The expected output is each line below containing "feria", copied in full.

※ ※ ※

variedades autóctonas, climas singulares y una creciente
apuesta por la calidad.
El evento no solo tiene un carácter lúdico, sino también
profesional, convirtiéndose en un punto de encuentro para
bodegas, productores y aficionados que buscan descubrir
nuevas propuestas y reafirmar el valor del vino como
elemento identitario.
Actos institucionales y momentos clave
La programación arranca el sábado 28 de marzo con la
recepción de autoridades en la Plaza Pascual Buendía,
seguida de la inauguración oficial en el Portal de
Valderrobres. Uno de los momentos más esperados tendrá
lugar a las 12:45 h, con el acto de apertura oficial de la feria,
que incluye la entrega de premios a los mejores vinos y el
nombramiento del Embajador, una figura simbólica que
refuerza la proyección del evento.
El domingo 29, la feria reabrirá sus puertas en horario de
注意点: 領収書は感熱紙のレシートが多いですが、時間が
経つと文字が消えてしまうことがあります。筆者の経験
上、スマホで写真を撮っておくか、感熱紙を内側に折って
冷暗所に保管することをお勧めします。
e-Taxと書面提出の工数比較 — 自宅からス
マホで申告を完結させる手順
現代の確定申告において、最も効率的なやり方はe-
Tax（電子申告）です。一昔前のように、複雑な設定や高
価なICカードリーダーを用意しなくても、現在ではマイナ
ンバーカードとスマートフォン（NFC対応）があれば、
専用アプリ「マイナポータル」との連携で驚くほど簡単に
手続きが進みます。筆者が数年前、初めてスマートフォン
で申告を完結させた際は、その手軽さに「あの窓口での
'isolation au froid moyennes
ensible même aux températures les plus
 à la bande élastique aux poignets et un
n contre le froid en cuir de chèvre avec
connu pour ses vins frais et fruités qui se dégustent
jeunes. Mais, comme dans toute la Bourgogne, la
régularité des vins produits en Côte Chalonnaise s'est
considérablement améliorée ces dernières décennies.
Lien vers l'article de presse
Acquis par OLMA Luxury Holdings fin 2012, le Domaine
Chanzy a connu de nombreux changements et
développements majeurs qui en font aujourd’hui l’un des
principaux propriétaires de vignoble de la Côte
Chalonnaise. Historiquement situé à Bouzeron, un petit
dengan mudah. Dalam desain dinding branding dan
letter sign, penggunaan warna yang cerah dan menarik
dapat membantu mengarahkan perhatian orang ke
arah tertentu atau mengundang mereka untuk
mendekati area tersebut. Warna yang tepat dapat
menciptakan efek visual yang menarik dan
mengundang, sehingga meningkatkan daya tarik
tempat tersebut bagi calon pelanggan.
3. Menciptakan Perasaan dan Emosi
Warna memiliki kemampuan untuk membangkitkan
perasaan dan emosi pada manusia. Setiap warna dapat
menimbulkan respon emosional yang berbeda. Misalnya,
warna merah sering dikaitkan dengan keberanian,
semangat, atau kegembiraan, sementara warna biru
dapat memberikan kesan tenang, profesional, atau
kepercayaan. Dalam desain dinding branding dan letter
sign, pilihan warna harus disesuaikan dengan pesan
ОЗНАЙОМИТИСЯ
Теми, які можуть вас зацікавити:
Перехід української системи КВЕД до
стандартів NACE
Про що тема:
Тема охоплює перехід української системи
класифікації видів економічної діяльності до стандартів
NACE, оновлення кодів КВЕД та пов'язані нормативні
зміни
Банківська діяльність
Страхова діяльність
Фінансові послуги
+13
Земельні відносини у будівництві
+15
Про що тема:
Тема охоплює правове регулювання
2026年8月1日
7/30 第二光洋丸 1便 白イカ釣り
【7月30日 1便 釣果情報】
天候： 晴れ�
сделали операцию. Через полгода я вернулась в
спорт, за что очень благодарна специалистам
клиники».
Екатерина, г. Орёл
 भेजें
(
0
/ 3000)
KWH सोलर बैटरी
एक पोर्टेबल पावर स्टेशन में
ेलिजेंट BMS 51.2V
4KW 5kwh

※ ※ ※

## Output below
lugar a las 12:45 h, con el acto de apertura oficial de la feria,
El domingo 29, la feria reabrirá sus puertas en horario de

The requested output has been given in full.